大分時間をかけて…というか途中で間を空けてしまったこともあって該当箇所を探し出せないのだが、「妻さん」という語が出てきた話があり、なるほど……となった。「奥さん」という語を避けつつ、性別は示したかった(「パートナー」や「お連れ合い」だと相手の性別は限定されない)ということかな、と思ったが、訳者の意図はどうなんだろう。
訳で言うと、「サンクチュアリ」でカトリック(舞台がフィリピンであること、「アッシジ派のフランシスコ教会」と書かれていること、からそうだと思う。後者については「フランシスコ会(の教会)」もしくは(その教会の名称として聖人の名を冠して)「アッシジの聖フランシスコ教会」か…?という気がしないでもない(少なくともわたしは「アッシジ派」という言い方を聞いたことがない……)が)の日曜の礼拝を「礼拝」と書かれているのはちょっと違和感がある。「ミサ」の方が適当というかより正確ではないかと思う。(日本の)キリスト教において一般に「礼拝」と言った場合プロテスタントの普段のそれ(聖体拝領を伴わない)を指すことが多く、カトリックにおける聖体拝領を伴う祭儀はミサと呼ばれるので。原典でどういう語が使われているのか、そもそも英語においてその辺りがどのように記載されるのかに疎いのであれだけど、少なくとも日本語でキリスト教について書く場合、「礼拝」と「ミサ」は指し示す範囲が異なり、単純に互換可能な単語ではない、というのがわたしの認識。(訳者に何らか意図があってのことでそれをわたしが読み取れていないのであれば申し訳ない)

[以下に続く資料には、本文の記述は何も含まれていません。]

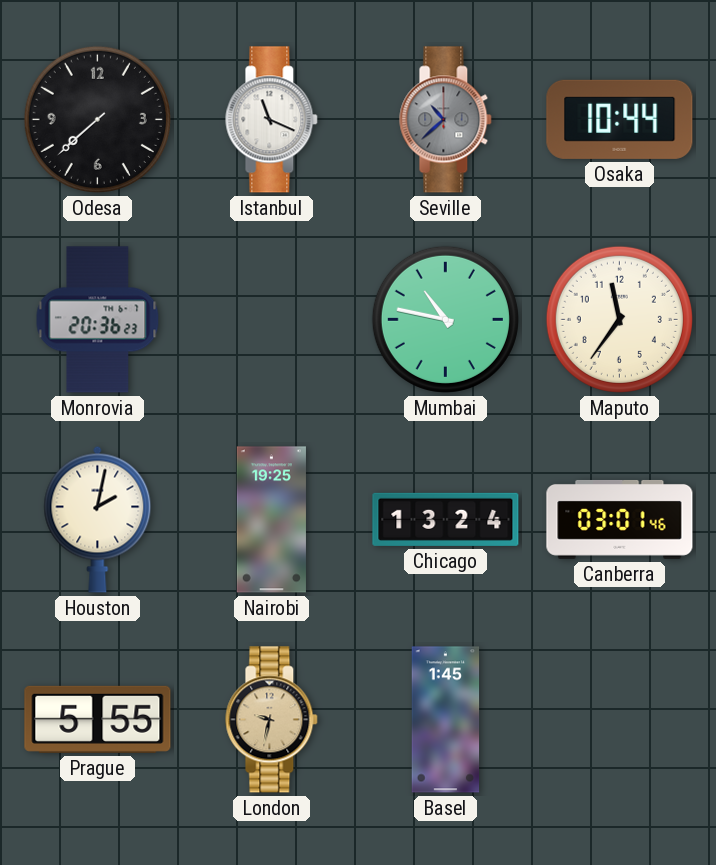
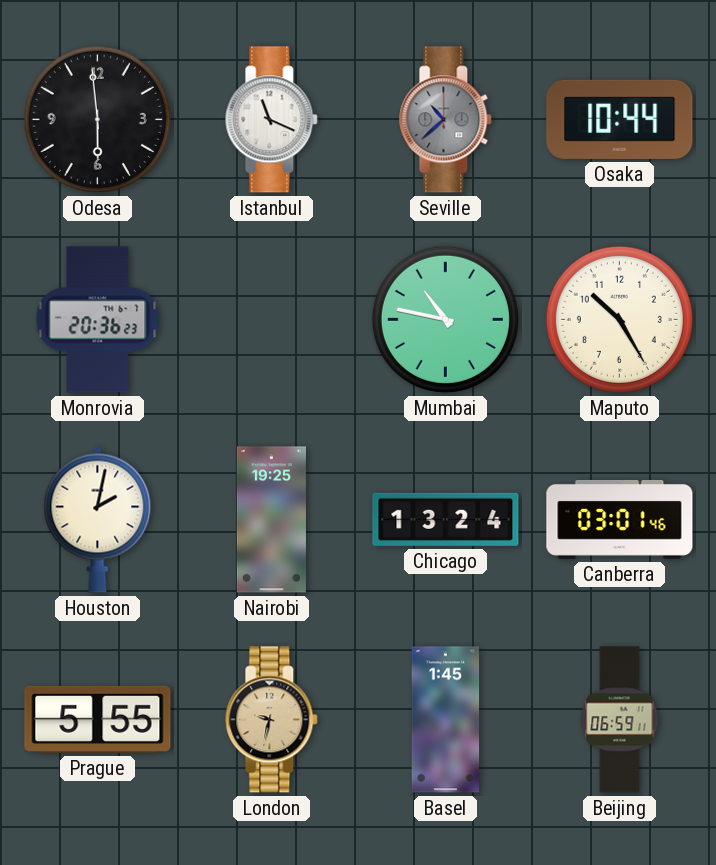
Odesa: 7:38 -> 5:59
Maputo: 11:36 -> 10:25
Beijing: none -> 06:59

#カトリックの聖職者を「牧師」と訳している箇所もほかの話にあったような気もするが、合間に読んだ別の本かもしれないし、そもそもその誤訳(と言っていいと思う)はわりと目にするので単に上記につられて連想されてしまっただけかもしれない……だったらごめん……。。

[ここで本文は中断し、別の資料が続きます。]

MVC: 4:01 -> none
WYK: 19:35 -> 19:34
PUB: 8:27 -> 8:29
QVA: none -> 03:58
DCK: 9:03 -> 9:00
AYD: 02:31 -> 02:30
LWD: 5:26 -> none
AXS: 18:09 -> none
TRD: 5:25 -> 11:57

「スノードームの製図技師」にはクメール・ルージュが出てくるけど、欧米が(カンボジアと対立するベトナムの背後にいるソ連への敵視から)この政権を支持した(ベトナムと対立した中国もカンボジアを支持)という点を考えると、ここで登場するのが英国?の司祭や上座仏教(と書かれていたが上座部仏教…?)ではなくチベット仏教の僧侶である(しかもそれらがあえて説明される)ことの意味を考えたくなる。

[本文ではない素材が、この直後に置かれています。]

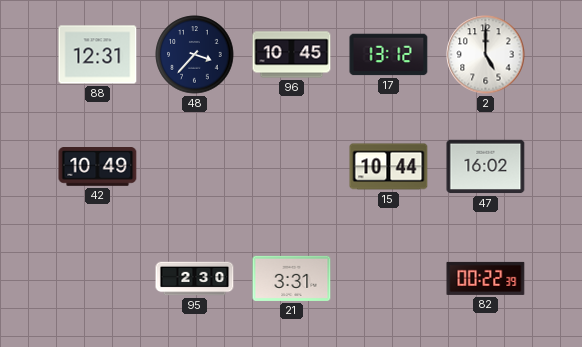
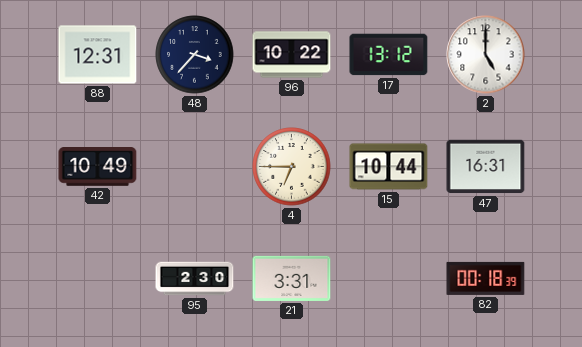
96: 10:45 -> 10:22
4: none -> 6:45
47: 16:02 -> 16:31
82: 00:22 -> 00:18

宗教に関する訳には思うところあるが(ただしこれはこの本に限らずよくある……)、読めてよかったと思える本だった。
話としては「呪詛」が結構好き。
あとは「サンクチュアリ」の最後の一節が特に好き……というか、今の気分に嵌まった。
痛みも、悲しみも、きっと薄れて、目にするまで思い出しもしない古傷になる。今の今まで存在すら忘れていた、遠く昔の友になる。